Air France-KLM, la guerre des Etats
Paris et La Haye sont engagés depuis un an dans un bras de fer pour le contrôle de la compagnie aérienne.
Entre la France et les Pays-Bas, rien ne va plus. En jeu : le contrôle d’Air France-KLM. Il y a tout juste un an, le royaume néerlandais achetait 14 % des parts de la compagnie aérienne, histoire de faire jeu égal avec la France. L’opération sonne alors comme un avertissement pour l’Etat français. Elle rappelle celle menée par ce dernier dans le cadre de l’alliance RenaultNissan, en 2015, lorsque Emmanuel Macron était ministre de l’Economie.
De fait, le parallèle avec le précédent Renault-Nissan est saisissant. Comme les Japonais, les Néerlandais goûtent peu les ambitions des Français. Comme Nissan, KLM refuse d’être absorbée dans un groupe à la main des Frenchies. Comme pour l’alliance Renault-Nissan, le patron d’Air France-KLM, Ben Smith, rêve d’intégrer davantage les deux compagnies pour faire des économies. Quand les Français d’Air France veulent prendre les commandes de l’entreprise batave, fin 2018, c’est une levée de boucliers aux Pays-Bas, qui décident alors une petite « OPA hostile » pour clouer le bec du coq tricolore.
Humilié, le ministre de l’Economie, Bruno Le Maire, en bon ex-diplomate, invite les Néerlandais au dialogue.
Un an plus tard, « rien n’avance », confie l’entourage du patron de Bercy. Le 17 février, il a rencontré le ministre des
Finances néerlandais, Wopke Hoekstra, à l’origine du raid. Le gouvernement français se dit « ouvert » à toutes les options. Selon nos informations, il serait prêt à offrir aux Pays-Bas un deuxième siège d’administrateur pour peser le même poids que la France.

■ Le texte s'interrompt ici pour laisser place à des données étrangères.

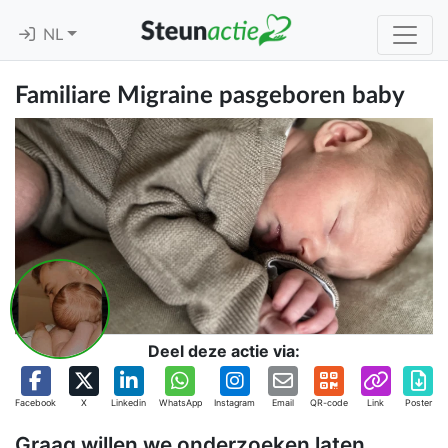
NL
Familiare Migraine pasgeboren baby
Deel deze actie via:
Facebook
X
Linkedin
WhatsApp
Instagram
Email
QR-code
Link
Poster
Graag willen we onderzoeken laten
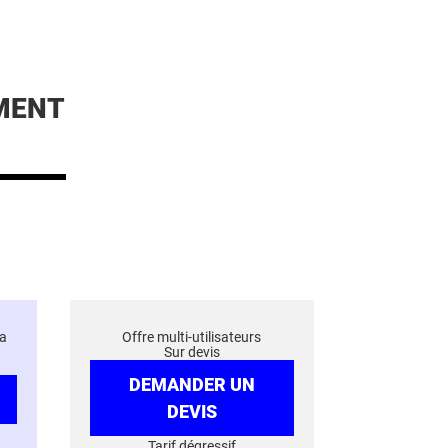
MENT
a
Offre multi-utilisateurs
Sur devis
DEMANDER UN
DEVIS
Tarif dégressif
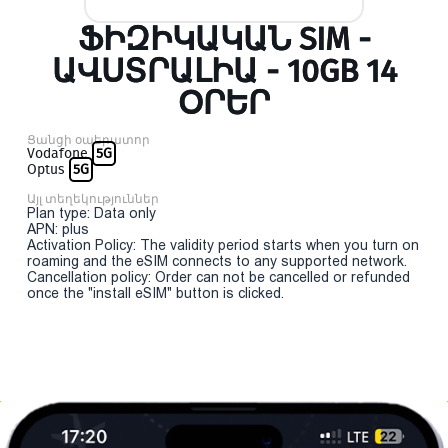
ՖԻԶԻԿԱԿԱՆ SIM -
ԱՎՍՏՐԱԼԻԱ - 10GB 14
ՕՐԵՐ
Ցանցի օպերատոր
Vodafone
5G
Optus
5G
Այլ տեղեկություններ
Plan type: Data only
APN: plus
Activation Policy: The validity period starts when you turn on
roaming and the eSIM connects to any supported network.
Cancellation policy: Order can not be cancelled or refunded
once the "install eSIM" button is clicked.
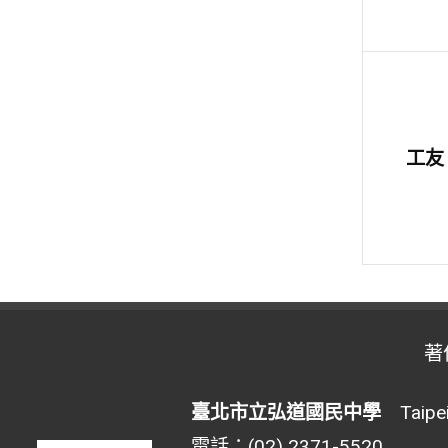
工友
著
臺北市立弘道國民中學
Taipei 
電話：(02) 2371-5520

Mais, en contrepartie, Paris souhaite que La Haye lâche du lest sur la gouvernance de KLM. Impensable pour les Néerlandais. « L’Etat français veut simplement qu’Air France-KLM fonctionne comme une entreprise normale », soupire un administrateur du groupe.

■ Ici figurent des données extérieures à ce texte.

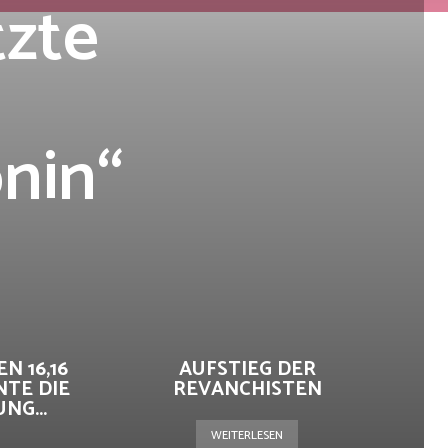
tzte
nin“
N 16,16
AUFSTIEG DER
NTE DIE
REVANCHISTEN
G...
WEITERLESEN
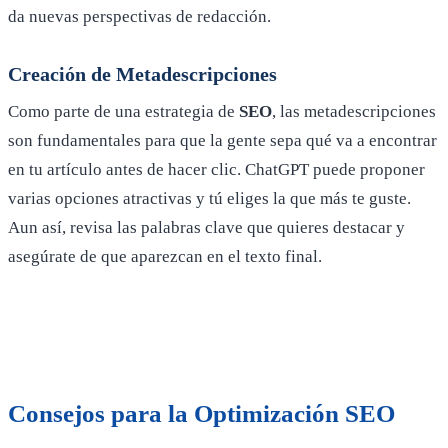
da nuevas perspectivas de redacción.
Creación de Metadescripciones
Como parte de una estrategia de
SEO
, las metadescripciones
son fundamentales para que la gente sepa qué va a encontrar
en tu artículo antes de hacer clic. ChatGPT puede proponer
varias opciones atractivas y tú eliges la que más te guste.
Aun así, revisa las palabras clave que quieres destacar y
asegúrate de que aparezcan en el texto final.
Consejos para la Optimización SEO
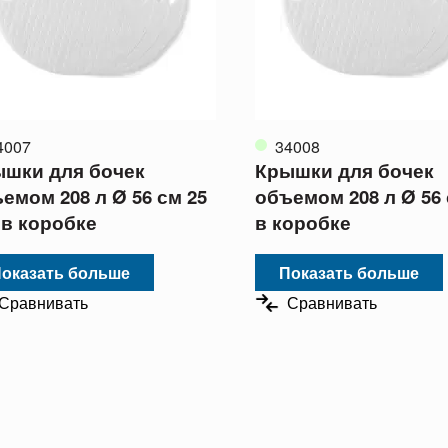
4007
34008
шки для бочек
Крышки для бочек
емом 208 л Ø 56 см 25
объемом 208 л Ø 56 
 в коробке
в коробке
оказать больше
Показать больше
Сравнивать
Сравнивать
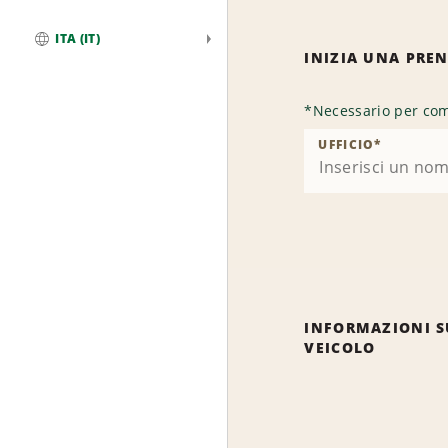
ITA (IT)
INIZIA UNA PRE
Globale
*
Necessario per com
UFFICIO
*
INFORMAZIONI S
VEICOLO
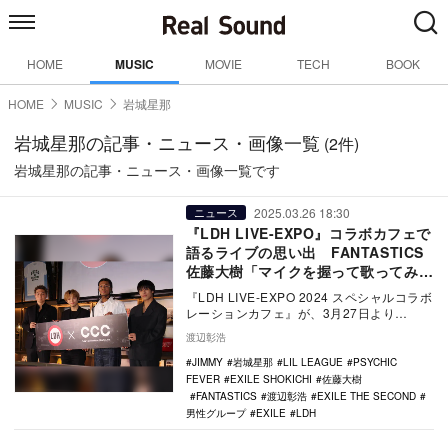
HOME
MUSIC
MOVIE
TECH
BOOK
HOME
MUSIC
岩城星那
岩城星那の記事・ニュース・画像一覧
(2件)
岩城星那の記事・ニュース・画像一覧です
2025.03.26 18:30
ニュース
『LDH LIVE-EXPO』コラボカフェで
語るライブの思い出 FANTASTICS
佐藤大樹「マイクを握って歌ってみた
い」
『LDH LIVE-EXPO 2024 スペシャルコラボ
レーションカフェ』が、3月27日より
SHIBUYA TSUTAYA 7階…
渡辺彰浩
JIMMY
岩城星那
LIL LEAGUE
PSYCHIC
FEVER
EXILE SHOKICHI
佐藤大樹
FANTASTICS
渡辺彰浩
EXILE THE SECOND
男性グループ
EXILE
LDH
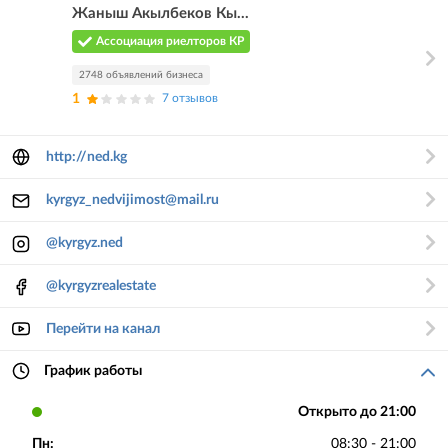
Жаныш Акылбеков Кы...
Ассоциация риелторов КР
2748 объявлений бизнеса
1
7 отзывов
http://ned.kg
kyrgyz_nedvijimost@mail.ru
@kyrgyz.ned
@kyrgyzrealestate
Перейти на канал
График работы
Открыто до 21:00
Пн:
08:30 - 21:00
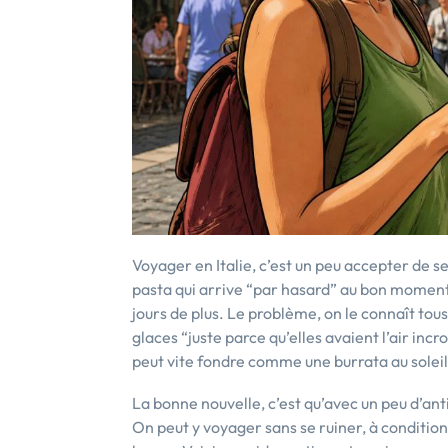
Voyager en Italie, c’est un peu accepter de se
pasta qui arrive “par hasard” au bon moment,
jours de plus. Le problème, on le connaît tous 
glaces “juste parce qu’elles avaient l’air incr
peut vite fondre comme une burrata au soleil
La bonne nouvelle, c’est qu’avec un peu d’anti
On peut y voyager sans se ruiner, à conditio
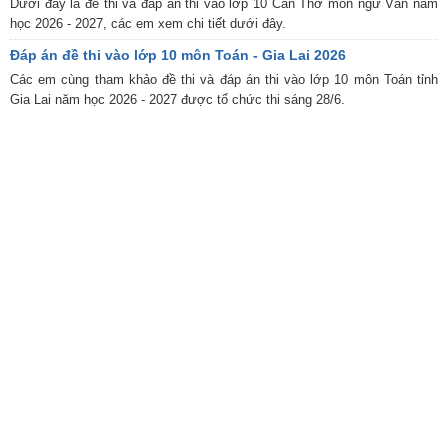
Dưới đây là đề thi và đáp án thi vào lớp 10 Cần Thơ môn ngữ Văn năm
học 2026 - 2027, các em xem chi tiết dưới đây.
Đáp án đề thi vào lớp 10 môn Toán - Gia Lai 2026
Các em cùng tham khảo đề thi và đáp án thi vào lớp 10 môn Toán tỉnh
Gia Lai năm học 2026 - 2027 được tổ chức thi sáng 28/6.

Comme Renault, qui soulignait les difficultés financières de Nissan, Air France pointe celles de KLM. Sa rentabilité a diminué en 2019. Mais les marges de la compagnie néerlandaise représentent encore quasiment les trois quarts de celles du groupe. KLM craint surtout pour son avenir. Son hub d’Amsterdam sature, ses perspectives de croissance sont très réduites. En face, Air France va bénéficier de l’extension de Roissy, en 2028. En plus de la rivalité entre les deux compagnies aériennes, un autre duel est en train de se jouer. Celui qui oppose l’aéroport d’Amsterdam-Schiphol et ceux d’ADP, les deux groupes aéroportuaires étant pourtant actionnaires l’un de l’autre. Le bras de fer est loin d’être terminé.